It was very unusual for him to be in such a disturbed frame of mind, unless it immediately followed the end of a case. Sherlock Holmes paced through his old Sussex cottage in irritation, unable to settle to any particular diversion. For the first time in his life, he was completely unable to control the direction his thoughts were taking. In less than a week, Russ would reach her majority, come of age. She could choose to marry. And while he had known for a long time that he loved her, he didn't have a clue as to how to approach the issue.

The fact that she was home from Oxford for the Christmas holiday, staying at her farm just a few short miles away - close enough to drop in unexpectedly if she so chose - did nothing to help his state of mind. Even in his own domain, the ghost of Russell's presence haunted him. In the large living room, he could see her frowning over the chess board, buried in one of his books, poring over papers at his desk, or curled up on the sofa next to the fire. Striding into the kitchen, for the moment vacant since Mrs. Hudson had the day off, the vision of Russ washing her face at the basin, her hair usually an attractive riot after her tramp through the fields, came to torment him. On a more domestic note, he could see her chatting with Mrs. Hudson or standing at the stove learning, however reluctantly, some of the arts of housekeeping and womanhood. Even his laboratory upstairs, a place where he could normally escape from whatever problem was perplexing him, contained too many images for comfort. Images of Russ bending over test tubes, arguing about the results they were obtaining, and most disturbing of all, lying unconscious and bleeding on the floor after taking a bullet intended for him. The last was so vividly imprinted in his memory, along with the feeling of desperation thinking he had lost her, that it served to heighten his unrest in realizing how urgent the need to make a decision about changing their relationship.

He could hardly expect her to remain single forever. She was a highly intelligent and strikingly beautiful young woman, though she would hardly admit to the latter. It irritated him at times, especially of late, how much she tried to downplay her femininity. Nevertheless, he could hardly blame her. He knew fully how awkward it was with her interests and talents to be a woman. He also knew that, with the added enticement of the wealth she would shortly inherit, men would try to capitalize on all that she offered and make her their own. If that happened, he would lose her just as surely as if she had bled to death that day on his laboratory floor.

It would have helped if he had a case to occupy his mind, but unfortunately it had been quite awhile since anything challenging had come his way. At present, there was not even the smallest, most insignificant problem to work on, other than this one of his own.

It rankled that he felt so unsure of himself. His was a life that centered on being mentally equipped to face any circumstance with a firm belief in his own abilities. But the challenge ahead was a new one, and one for which he had never bothered to prepare. Always convinced that strong emotion would be detrimental to the person he had made of himself, he had distanced himself from women. Even Russ, with her gifted mind, physical beauty, and amazingly compatible personality, would never have been allowed so close had she not still been little more than a child when he met her. But despite the irritation and uncertainty he was feeling, he would not have gone back and changed what their relationship had already become. She had given him a new interest in and energy for life; taught him that he had a heart, and he was honest enough to admit it and be grateful. More than a friend, apprentice, or partner, she was more like an extension of himself; the other half of his mind and soul.

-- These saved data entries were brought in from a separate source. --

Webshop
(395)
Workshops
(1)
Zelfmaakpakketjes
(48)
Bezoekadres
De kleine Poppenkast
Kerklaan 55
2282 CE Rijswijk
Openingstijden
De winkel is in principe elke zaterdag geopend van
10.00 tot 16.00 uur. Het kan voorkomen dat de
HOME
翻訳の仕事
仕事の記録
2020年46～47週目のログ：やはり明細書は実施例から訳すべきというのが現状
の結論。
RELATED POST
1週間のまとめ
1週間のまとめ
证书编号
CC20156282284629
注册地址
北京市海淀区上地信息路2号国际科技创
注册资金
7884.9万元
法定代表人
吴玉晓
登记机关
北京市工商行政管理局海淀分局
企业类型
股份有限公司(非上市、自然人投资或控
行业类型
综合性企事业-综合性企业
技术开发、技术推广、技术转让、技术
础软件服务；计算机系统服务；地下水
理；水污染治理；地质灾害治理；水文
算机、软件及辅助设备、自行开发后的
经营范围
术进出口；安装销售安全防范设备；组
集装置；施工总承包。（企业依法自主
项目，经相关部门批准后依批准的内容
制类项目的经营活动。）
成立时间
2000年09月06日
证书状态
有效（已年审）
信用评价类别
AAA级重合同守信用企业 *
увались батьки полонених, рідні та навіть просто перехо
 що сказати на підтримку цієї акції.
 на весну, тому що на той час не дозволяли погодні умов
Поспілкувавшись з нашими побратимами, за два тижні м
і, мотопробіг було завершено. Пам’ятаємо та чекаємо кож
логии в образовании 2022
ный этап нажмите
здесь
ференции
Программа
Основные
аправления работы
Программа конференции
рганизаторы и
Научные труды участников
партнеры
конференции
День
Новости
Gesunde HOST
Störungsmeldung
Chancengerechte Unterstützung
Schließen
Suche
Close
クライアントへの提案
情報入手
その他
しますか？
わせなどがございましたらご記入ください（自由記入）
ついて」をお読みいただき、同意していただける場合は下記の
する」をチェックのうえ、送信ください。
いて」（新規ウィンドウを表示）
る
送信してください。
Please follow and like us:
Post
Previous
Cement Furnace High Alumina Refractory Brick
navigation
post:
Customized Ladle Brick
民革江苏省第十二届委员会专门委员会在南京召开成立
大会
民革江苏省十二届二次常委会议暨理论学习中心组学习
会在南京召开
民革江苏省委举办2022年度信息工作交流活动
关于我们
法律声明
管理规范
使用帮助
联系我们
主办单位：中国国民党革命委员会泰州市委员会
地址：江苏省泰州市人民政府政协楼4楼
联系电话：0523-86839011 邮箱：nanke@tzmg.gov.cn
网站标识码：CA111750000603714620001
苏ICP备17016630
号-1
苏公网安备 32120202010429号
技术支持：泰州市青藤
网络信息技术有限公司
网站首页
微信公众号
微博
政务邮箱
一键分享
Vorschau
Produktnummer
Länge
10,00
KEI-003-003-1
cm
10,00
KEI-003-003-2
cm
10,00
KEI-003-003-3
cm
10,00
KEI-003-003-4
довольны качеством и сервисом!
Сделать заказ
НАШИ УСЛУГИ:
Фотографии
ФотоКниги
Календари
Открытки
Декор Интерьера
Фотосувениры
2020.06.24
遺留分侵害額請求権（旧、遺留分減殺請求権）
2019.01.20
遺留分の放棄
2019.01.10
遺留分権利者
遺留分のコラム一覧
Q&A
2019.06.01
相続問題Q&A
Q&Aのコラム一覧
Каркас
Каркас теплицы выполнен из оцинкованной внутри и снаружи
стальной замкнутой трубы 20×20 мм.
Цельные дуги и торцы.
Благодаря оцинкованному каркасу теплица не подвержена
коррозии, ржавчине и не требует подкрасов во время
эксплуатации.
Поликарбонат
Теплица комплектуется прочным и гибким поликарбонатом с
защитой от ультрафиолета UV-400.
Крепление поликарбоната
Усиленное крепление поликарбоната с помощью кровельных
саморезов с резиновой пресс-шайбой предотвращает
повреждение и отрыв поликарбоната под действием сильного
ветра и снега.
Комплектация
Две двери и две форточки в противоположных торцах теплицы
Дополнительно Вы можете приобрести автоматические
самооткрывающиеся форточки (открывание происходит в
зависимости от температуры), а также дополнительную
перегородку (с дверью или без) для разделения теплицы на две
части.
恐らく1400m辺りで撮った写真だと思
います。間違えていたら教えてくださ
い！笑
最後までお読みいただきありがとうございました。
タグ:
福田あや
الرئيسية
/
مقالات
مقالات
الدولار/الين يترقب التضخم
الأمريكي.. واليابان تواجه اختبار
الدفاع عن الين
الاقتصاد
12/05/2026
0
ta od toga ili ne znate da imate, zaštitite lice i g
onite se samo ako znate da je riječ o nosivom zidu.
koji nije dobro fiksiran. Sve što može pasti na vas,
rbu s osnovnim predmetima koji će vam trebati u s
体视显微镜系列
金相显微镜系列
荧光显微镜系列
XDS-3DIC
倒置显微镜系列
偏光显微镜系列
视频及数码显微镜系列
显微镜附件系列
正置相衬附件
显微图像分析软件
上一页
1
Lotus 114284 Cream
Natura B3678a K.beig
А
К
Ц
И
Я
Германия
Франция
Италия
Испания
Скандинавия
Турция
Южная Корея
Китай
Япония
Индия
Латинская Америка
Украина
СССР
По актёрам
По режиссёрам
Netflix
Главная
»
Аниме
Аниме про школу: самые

How to handle it, that was the issue. He had seen signs in her recently that indicated she was not averse to the idea of marrying him. However, he also knew that the kind of marriage she envisioned was not what he was looking for. If he were to take the plunge after all this time, he would settle for nothing less than the real thing. A marriage of convenience to conform to social dictates about their time spent together would not satisfy him. Unfortunately, it was his own fault that he didn't know how Russ would feel about a real marriage. Never had he encouraged any displays of emotion in her; indeed, he had commended her restraint. Though he doubted she had ever been a highly emotional person, his own assertion that emotion was nothing but an interference to rational thought was as deeply ingrained in her as it was in him. It would be hard enough to go against that belief himself; much more difficult to break through her reserve. Broaching the subject could very well destroy the relationship they already had, and the result would be the same as if someone else had claimed her.

In frustration, he decided to take a trip to London, Boxing Day and all. That city which he knew better than any other place had often provided a means of escape since his early retirement. It still drew him and caused some of his years to fall away, in spite of the effects of the weather on his rheumatism. Each time he returned, it was like coming home, as if he had never left. Perhaps, once again, it would provide a much needed distraction.

After arraying himself in cab driving gear, he left the house, calling to Mrs. Hudson that he was leaving for London.

Due to the holiday, the train ride was uneventful and the cab station quiet when he reached it. The owner recognized him as Basil, a driver who came to him erratically to earn a few extra pence or pounds, depending on how long the driver's fancy lasted. It was not the owner's to question whence he came or whither he went, simply to keep so excellent a driver happy, thereby increasing his own earnings.

For several hours he drove about, finding very few people wishing a ride on such a day. He was just thinking that his attempt at diversion was horribly unsuccessful - he still had too much opportunity to think - when the horse he was driving threw a shoe. Leading the animal back to the station, he was contemplating a change of activity when he saw another driver bringing in an old hansom. Struck with recollections of London in his days on Baker Street, he secured the vehicle for himself, despite the owner's protestations about the likelihood of finding anyone wishing to ride in it. His new horse was sufficiently skittish to provide some means of occupying his thoughts, a welcome change under the circumstances.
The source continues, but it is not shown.